» Aim of the task
Print only the closing part of the entries. It starts at the line containing "20th Century" and includes the final line, exactly as written.

» Data under study
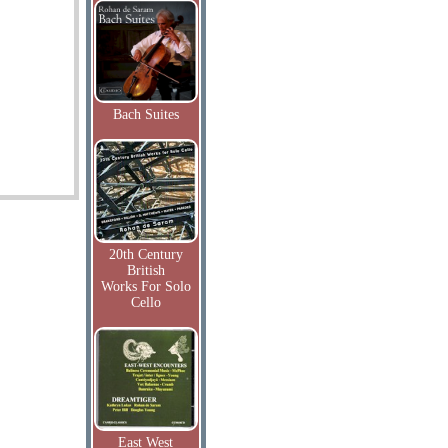
Bach Suites
20th Century
British
Works For Solo
Cello
East West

» Response to this exercise
20th Century
British
Works For Solo
Cello
East West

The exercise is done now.